Some families are also suing Saudi Arabia in a civil case pending in a Manhattan court as they seek to hold the kingdom accountable for its alleged role in orchestrating the attacks, along with a full account of what happened on 9/11.

Eagleson said the plea deal complicates his ability to get to the truth and discover what the five conspirators knew about alleged Saudi involvement.

“I understand that the public and family members will have the opportunity to ask questions,” he said, “but it is not yet clear to me how those questions will be asked. [and] whether or not the answers to these questions will be admissible elsewhere.”

The three men are accused of providing training, money and other assistance to the 19 terrorists who hijacked four commercial jets and flew them into the twin towers of the World Trade Center in New York City; the Pentagon in Arlington, Virginia; and a field in Shanksville, Pennsylvania – the deadliest terrorist attacks on American soil.

Mohammad, also known as KSM, is accused of being the main mastermind of the 9/11 plots, along with al-Qaeda leader Osama bin Laden, who US troops killed in 2011.

The three men, along with the other two who did not sign the agreement, were initially jointly charged and indicted in June 2008. They were jointly charged and indicted again in May 2012. These charges were brought before a military commission, or court, to try suspects during war.

A separate indictment of the five 9/11 conspirators was reached in 2009 in New York under the Department of Justice, but Congress in 2011 blocked any transfer of the Guantanamo Bay prisoners to stand trial.

The military commission created at Guantánamo Bay sentenced only eight people, six through plea bargains.

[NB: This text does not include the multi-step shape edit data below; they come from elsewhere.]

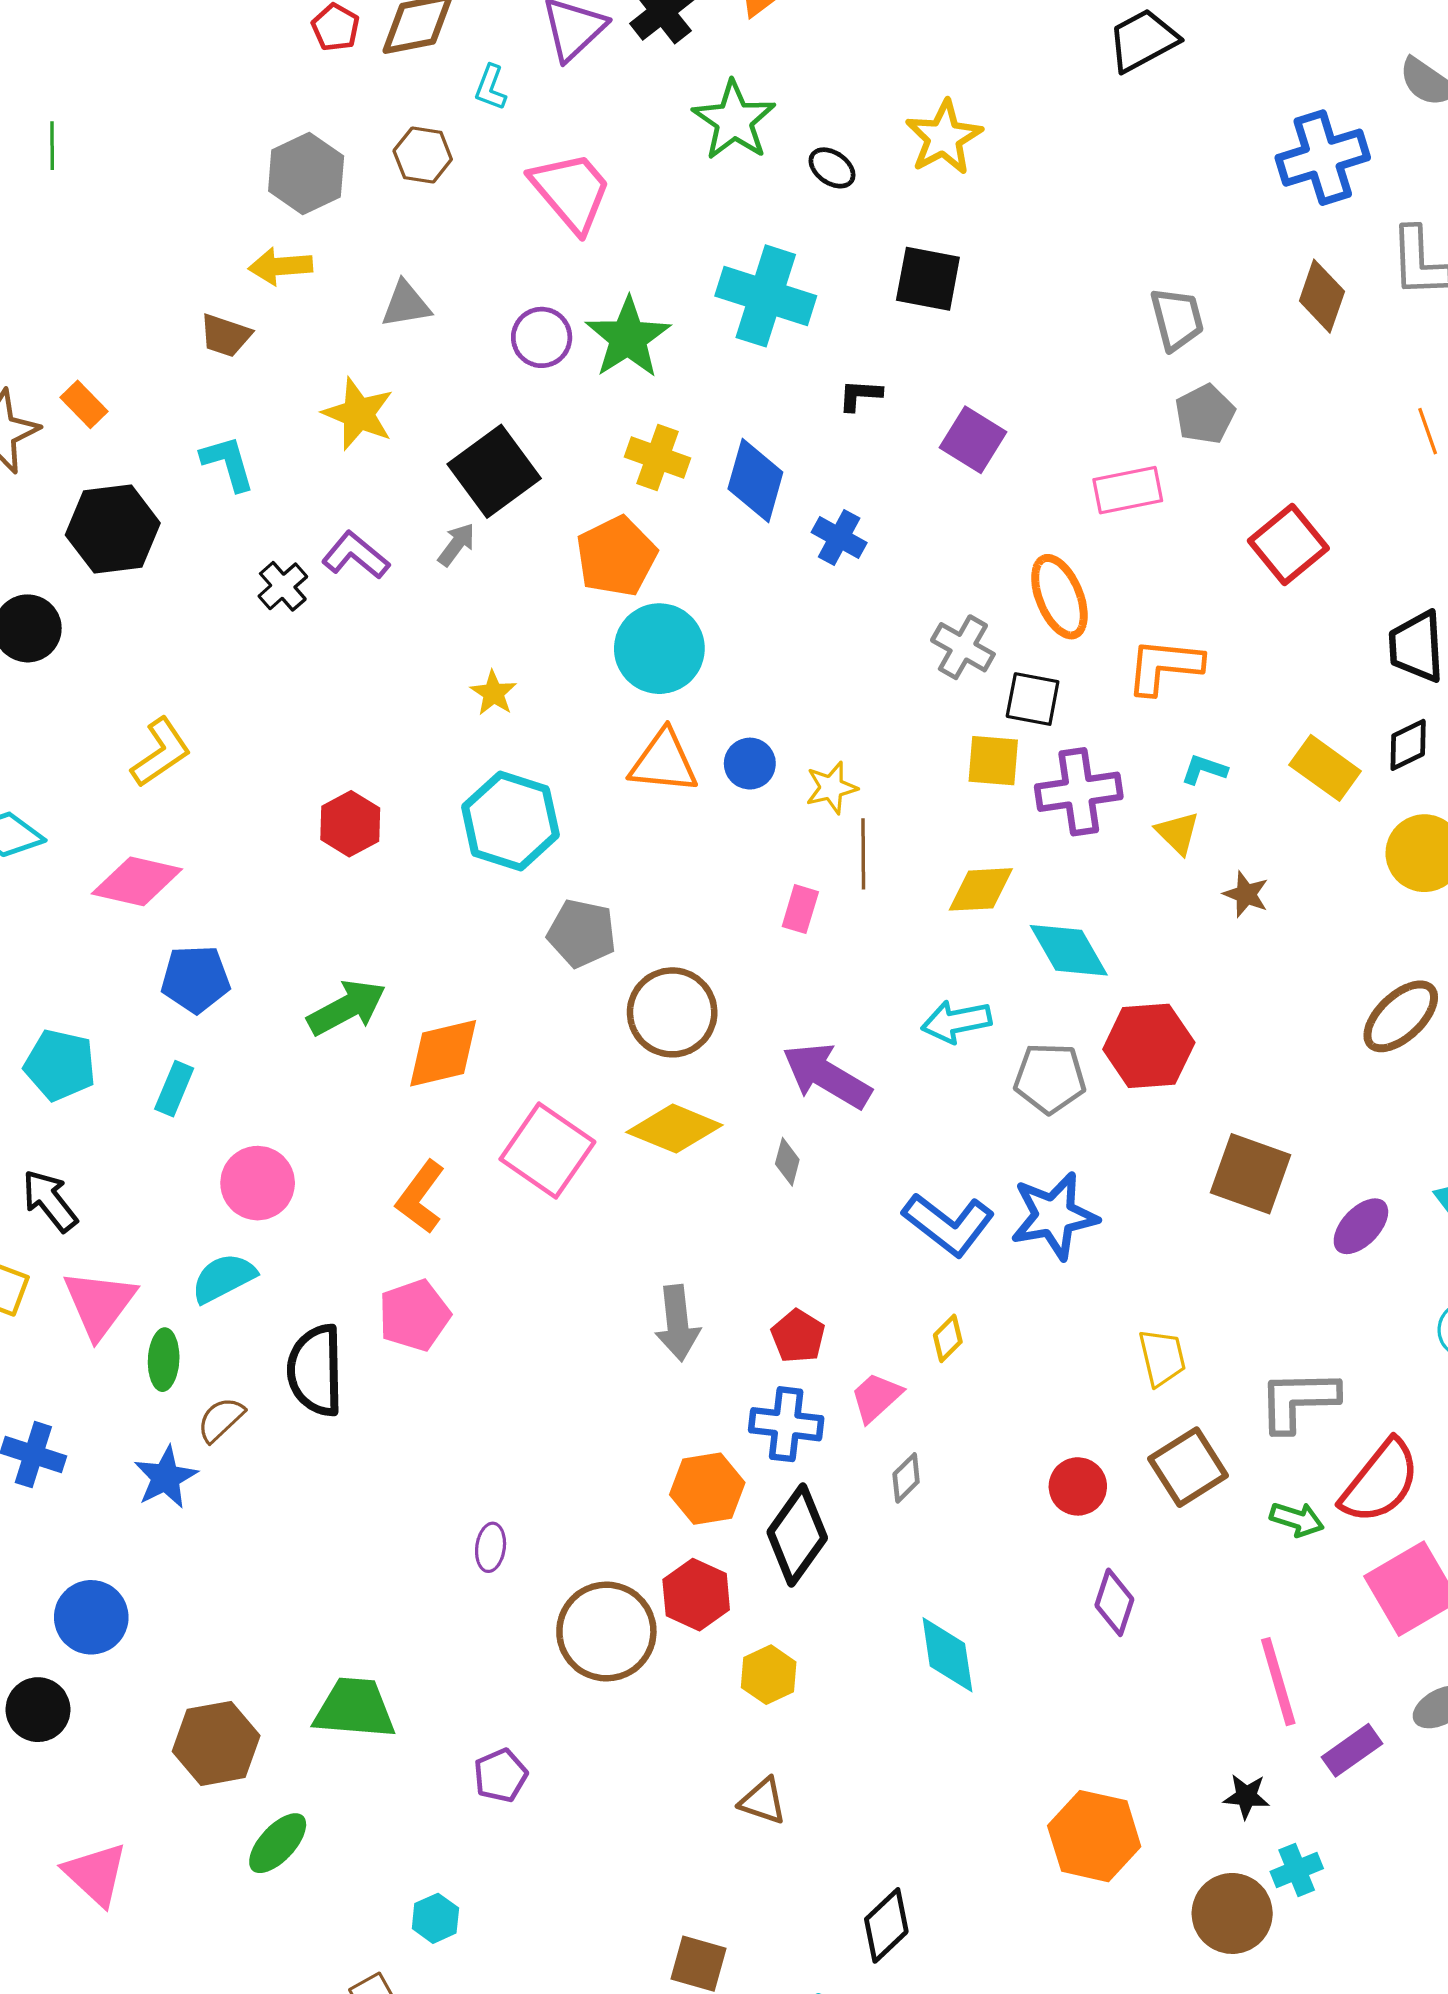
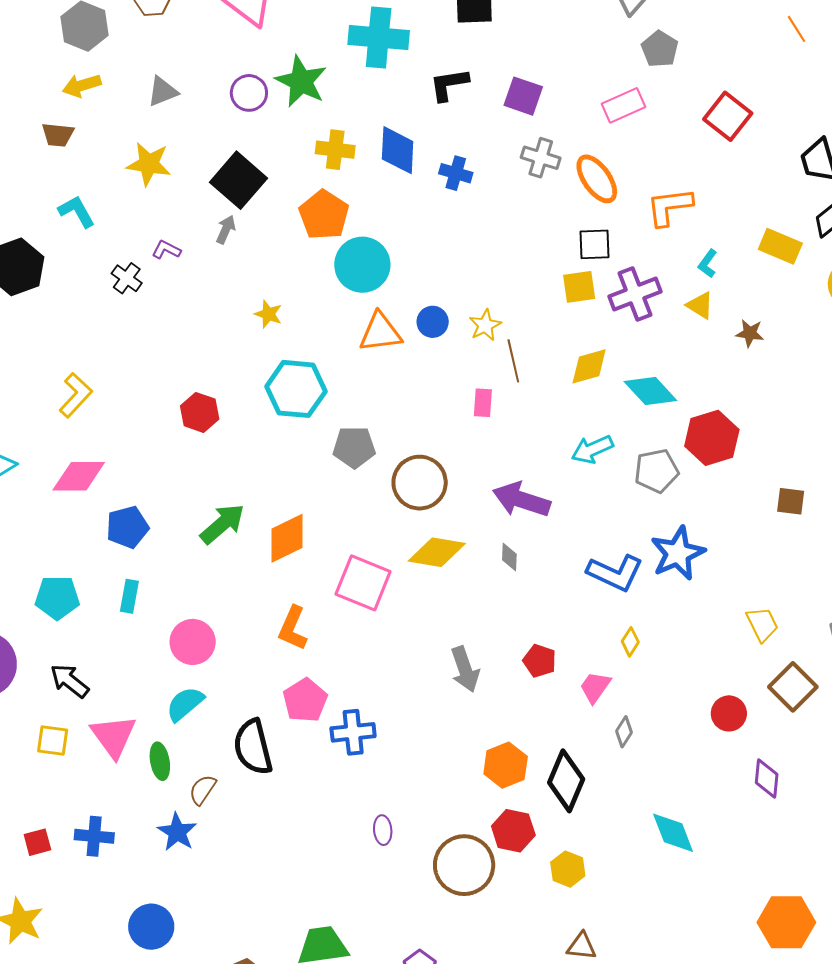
black L-shape: (860, 395) -> (449, 84), size x1.5
purple L-shape: (356, 555) -> (166, 250), size x0.7
gray cross: (963, 647) -> (541, 158), moved
cyan L-shape: (1204, 770) -> (708, 264), turned -60
brown square: (1251, 1174) -> (791, 501), size x0.6
blue cross: (786, 1424) -> (353, 732), moved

Four of them were shot down. The only person convicted of a charge related to the 9/11 attacks is Zacarias Moussaoui, referred to as the 20th hijacker because he was detained in August 2001, before the attacks.

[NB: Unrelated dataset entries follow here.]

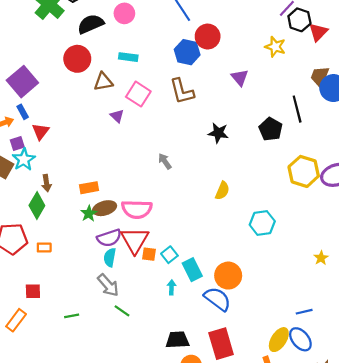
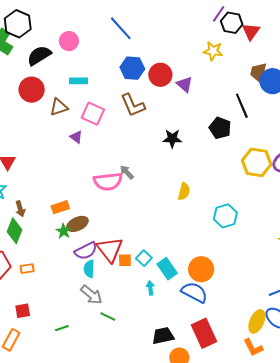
red circle: (208, 37) -> (160, 75), moved
pink semicircle: (137, 209) -> (108, 182), moved

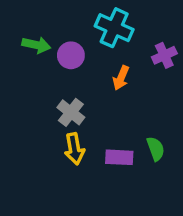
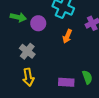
gray cross: (71, 112) -> (27, 51), moved
yellow arrow: (74, 149) -> (28, 77), moved

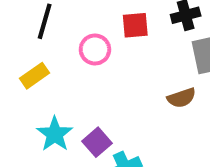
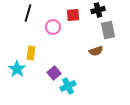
yellow rectangle: (35, 76) -> (31, 53), moved, turned -48
cyan star: (55, 134) -> (17, 69), moved

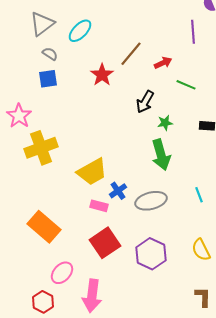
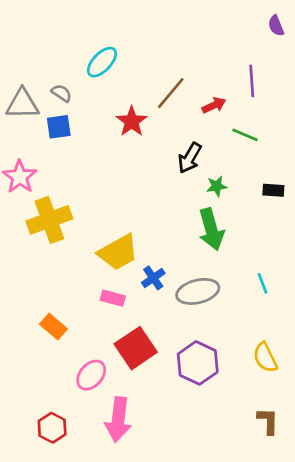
gray triangle: (42, 24) -> (22, 104), moved, turned 36
purple line: (193, 32) -> (252, 81), moved
pink rectangle: (99, 206) -> (113, 298), moved
orange rectangle: (44, 227) -> (53, 327), size x0.6
pink ellipse: (62, 273) -> (91, 375), moved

The plea deal was reached this week amid concerns that evidence obtained through the Central Intelligence Agency’s intense interrogation of the three men – denounced as torture by critics – will not be admissible in court.

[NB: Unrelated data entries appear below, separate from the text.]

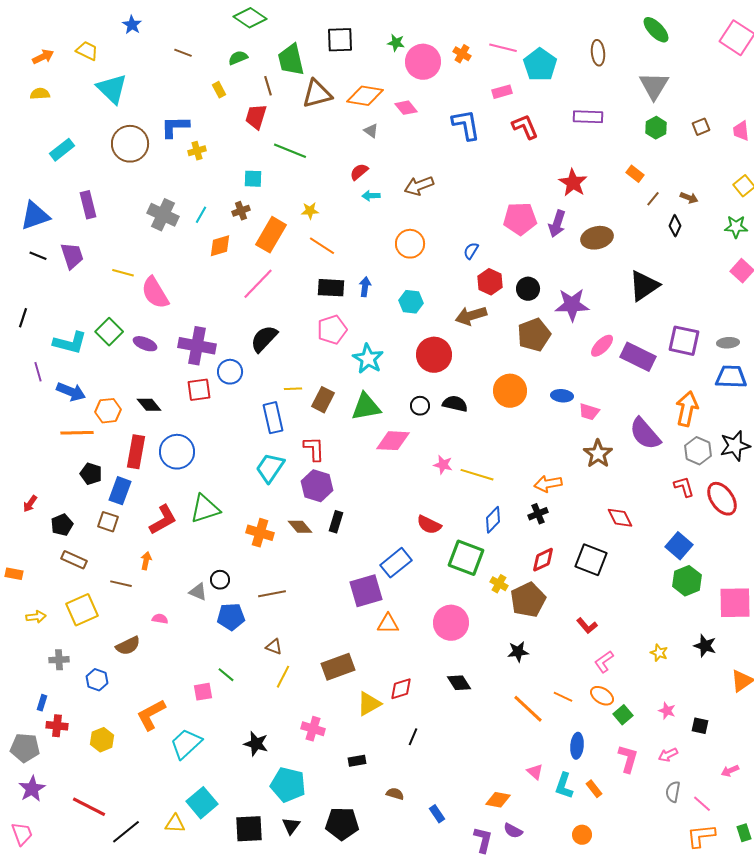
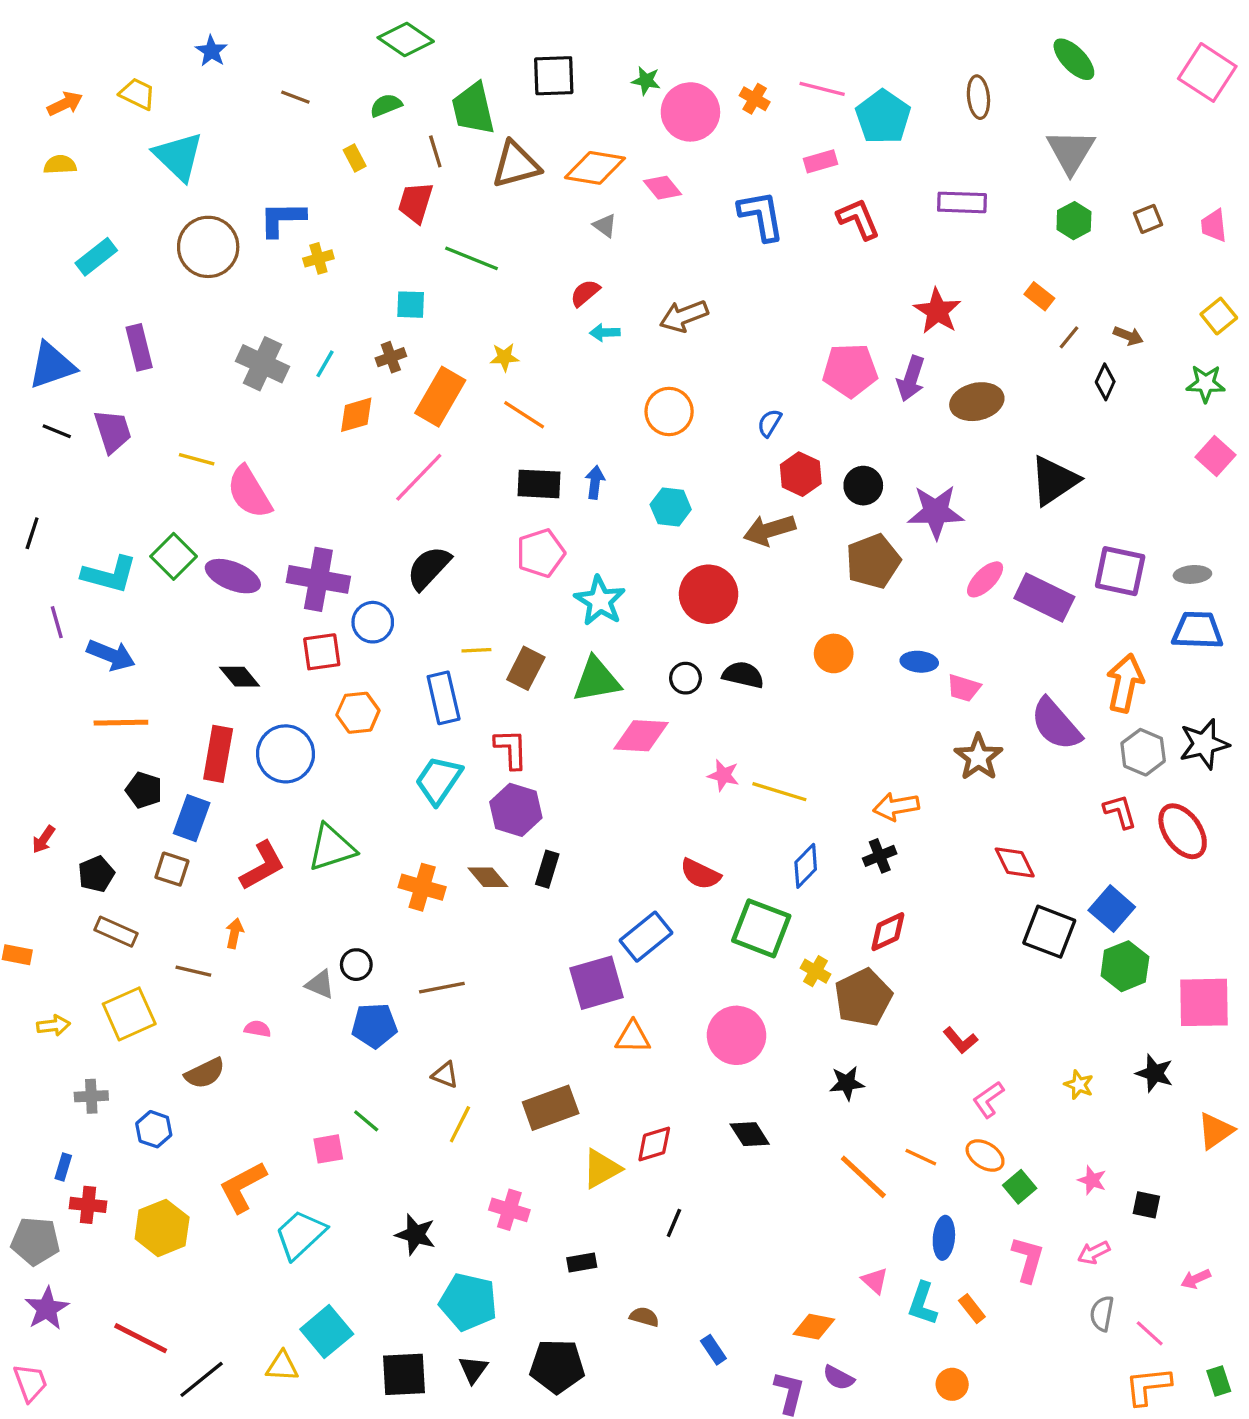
purple ellipse: (145, 344) -> (233, 576), size x1.4
orange circle: (510, 391) -> (834, 653), size x0.7
orange hexagon: (108, 411) -> (358, 713), moved
black square: (591, 560) -> (1049, 932), moved
yellow hexagon: (102, 740) -> (162, 1228), size x1.4

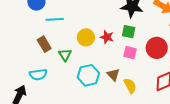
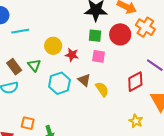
red star: (107, 37) -> (72, 55), moved
brown rectangle: (44, 44) -> (14, 67), moved
red circle: (157, 48) -> (120, 34), moved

Adam Hickey, a former U.S. federal prosecutor who helped indict the five defendants accused of conducting the attacks in the federal case, said the U.S. likely secured the best possible deal by avoiding a trial.

“The military commission process seemed incapable of reaching a judgment,” he said. “It raises the question of whether they would ever have been tried in a military commission, whether military commissions are capable of carrying out the kind of complex national security cases that” federal courts handle.

“I don’t see what the alternative was,” Hickey added. “Anyone who says you should have waited for a trial seems not to be following the [years] of delays in military commissions.”

Rear Adm. Aaron Rugh, chief prosecutor for the Office of Military Commissions, notified families of victims of the 9/11 attacks about the deal, saying that in exchange for taking the death penalty off the table, “these three defendants ​agreed to plead guilty to all the crimes charged, including the murder of the 2,976 people listed on the charge sheet.”

The pre-trial agreement was reached after 27 months of negotiations with military prosecutors, which began in March 2022.

The White House learned of the commission’s decision on Wednesday, national security adviser Jake Sullivan told reporters on Thursday.

“We had no role in this process. The president had no role, the vice president had no role, I had no role and the White House had no role,” Sullivan said. Biden “directed his team to consult, as appropriate, with Department of Defense officials and attorneys on this matter. These consultations are ongoing.”

But such insistence is unlikely to calm anger among family members and Republicans, including Senate Minority Leader Mitch McConnell (Ky.).

“The Biden-Harris administration’s cowardice in the face of terror is a national disgrace,” McConnell wrote on X. “The plea deal with terrorists, including those behind the 9/11 attacks, is a sickening abdication of the government’s responsibility to defend America and provide justice.”